The LaborM dataset studied the same medical condition as the LaborC, except that the samples were collected from the myometrium, rather than cervix, both parts of the (same) uterus. It is therefore reasonable to expect that some of the pathways involved in LaborC and LaborM would be common. Both ORA and SPIA ranked the cytokine–cytokine receptor interaction as the most relevant pathway. The roles of cytokines in the human myometrium in labor have been previously assessed in several investigations, indicating their biological significance in human parturition (Breuiller-Fouche and Germain, 2006). Studies on uterine macrophages in the myometrium showed that the inflammatory cytokines, IL1β and TNFα, are important regulators of PGHS2 and IL8 (Tattersall et al., 2008). An increase in IL1, IL6, IL8 and TNFα within tissues of the laboring uterus and cervix is well known (Osman et al., 2003).

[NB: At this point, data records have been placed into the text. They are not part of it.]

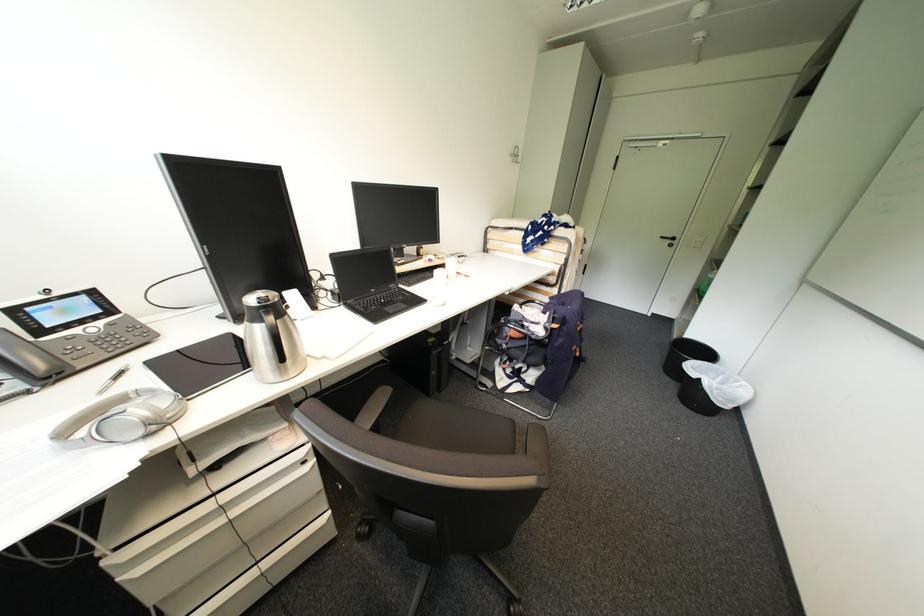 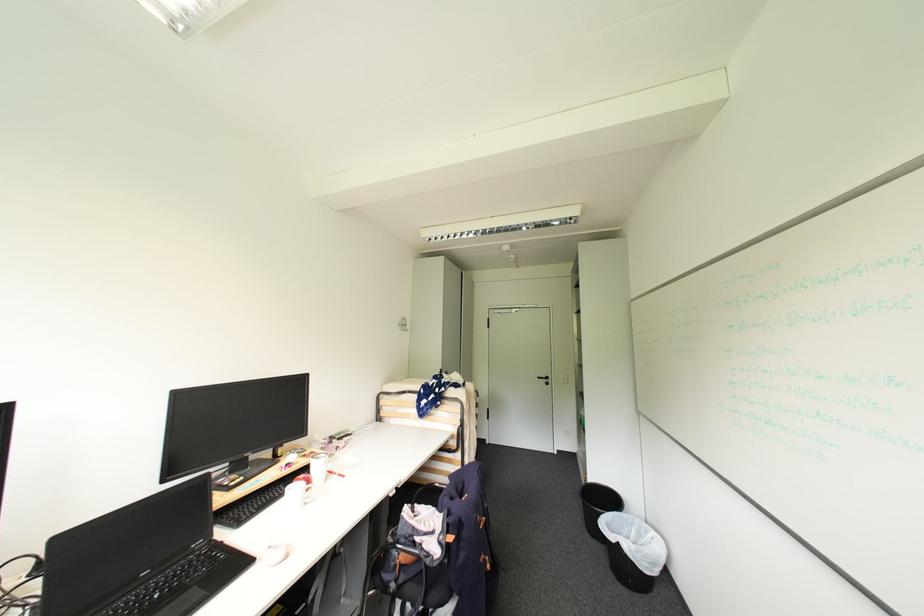 Find the pixel in the second image that matches the point at 445,259 in the first image.

(311, 456) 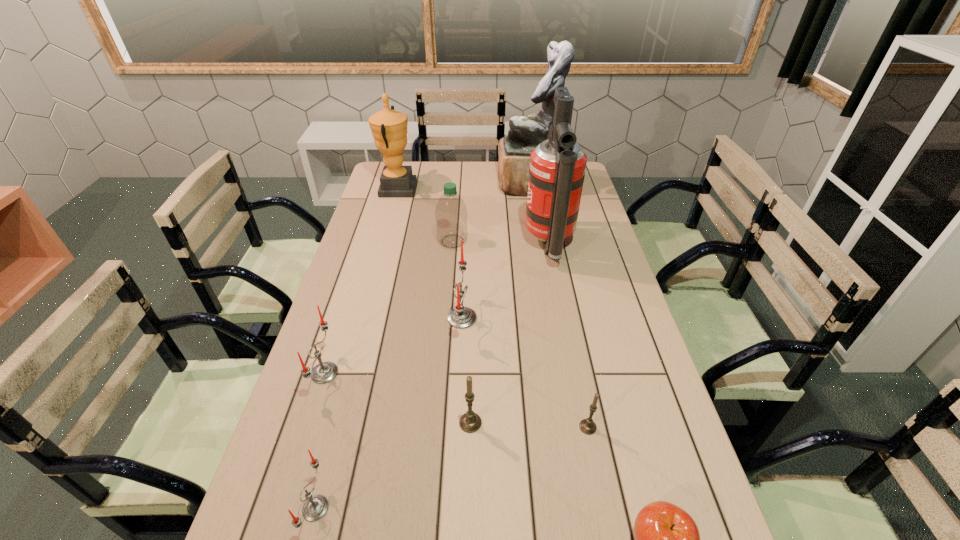 Where is `blank space located on the front-facing side of the farthest candle`? blank space located on the front-facing side of the farthest candle is located at coordinates (507, 318).

This screenshot has height=540, width=960. Identify the location of free space located on the left of the bigger gray candle. (330, 423).

Image resolution: width=960 pixels, height=540 pixels. Find the location of `vacant space located on the front-facing side of the fifth nearest object`. vacant space located on the front-facing side of the fifth nearest object is located at coordinates (428, 373).

You are a GUI agent. You are given a task and a screenshot of the screen. Output one action in this format:
    pyautogui.click(x=<x>, y=<y>)
    Task: Click on the vacant space located on the back of the right gray candle
    This screenshot has width=960, height=540.
    Given the screenshot: What is the action you would take?
    [581, 392]

The width and height of the screenshot is (960, 540). In order to click on sculpture that is at the far edge in this screenshot , I will do `click(525, 133)`.

Locate an element on the screen. award that is at the far edge is located at coordinates (389, 127).

I want to click on award situated at the left edge, so click(x=389, y=127).

This screenshot has width=960, height=540. In order to click on candle that is positioned at the left edge in this screenshot , I will do `click(324, 372)`.

Where is `sculpture that is at the right edge`? sculpture that is at the right edge is located at coordinates (525, 133).

The image size is (960, 540). Find the location of `fire extinguisher at the right edge`. fire extinguisher at the right edge is located at coordinates (557, 168). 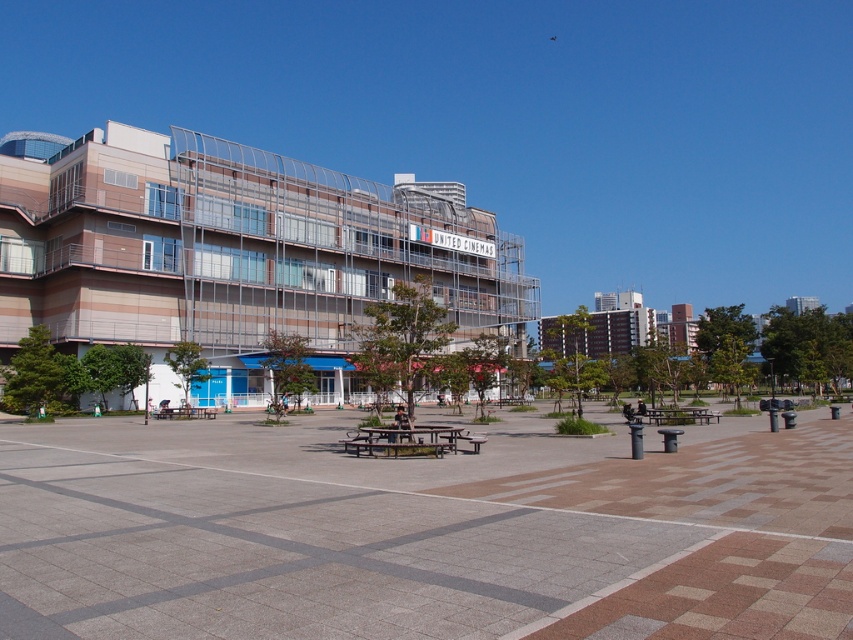 Question: Can you confirm if concrete paving at center is thinner than wooden picnic table at center?

Choices:
 (A) no
 (B) yes

Answer: (A)

Question: Does concrete paving at center appear on the left side of wooden picnic table at center?

Choices:
 (A) yes
 (B) no

Answer: (A)

Question: Which point is closer to the camera taking this photo?

Choices:
 (A) [399, 444]
 (B) [550, 509]

Answer: (B)

Question: Is concrete paving at center above wooden picnic table at center?

Choices:
 (A) no
 (B) yes

Answer: (B) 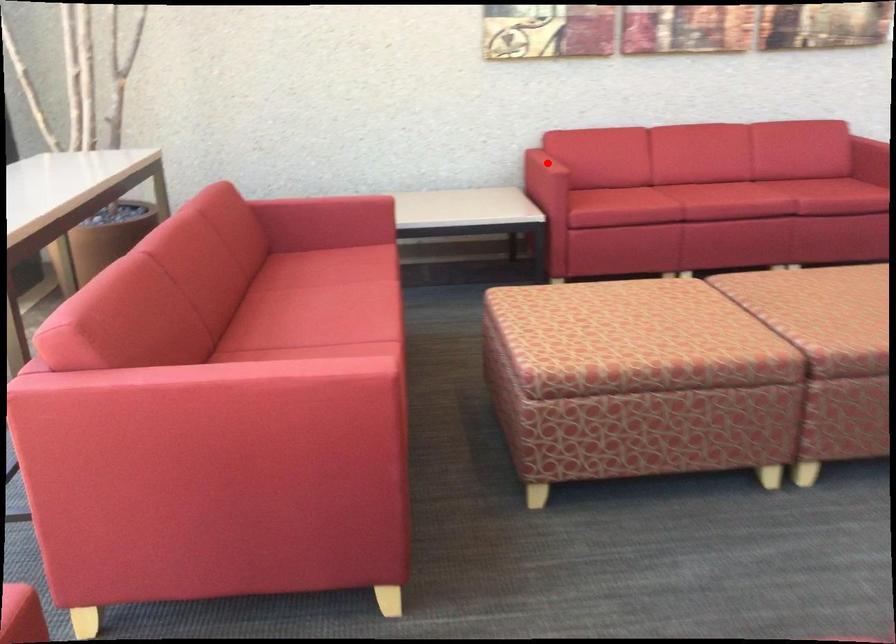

Increased mRNA expression of CCL13, CCL19, CCL21, CXCR4 and CXCR5 in the myometrium has also been shown (Bethin et al., 2003; Breuiller-Fouche and Germain, 2006). The cytokine–cytokine receptor interaction pathway was also the most relevant in the LaborC dataset according with these two methods. In contrast, GSEA failed to identify this pathway as significant in either LaborM or LaborC sets (Tables 6 and 7; Supplementary Tables 9 and 10). This is disappointing in the light of the fact that each group had approximately 30 samples, therefore justifying the expectation of a reasonable statistical power. Furthermore, GSEA's rankings of this pathway were not consistent between these two related datasets. Combined with the low false positive rate verified on various null hypothesis simulations, the results on all three datasets suggest a higher statistical power for SPIA when compared with GSEA.

4 CONCLUSIONS

This study introduced the SPIA, which provides increased sensitivity when compared with GSEA, as well as improved specificity and better pathway ranking when compared with ORA. The SPIA algorithm was implemented as a standard R library available at http://vortex.cs.wayne.edu/ontoexpress/.

Funding

The Intramural Research Program of the Eunice Kennedy Shriver National Institute of Child Health and Human Development, NIH/DHHS (in part); NSF DBI 0234806, CCF 0438970, 1R01HG003491, 1U01CA117478, 1R21CA100740, 1R01 NS045207, 5R21EB000990, 2P30 CA022453 (to S.D.).

Conflict of Interest: none declared.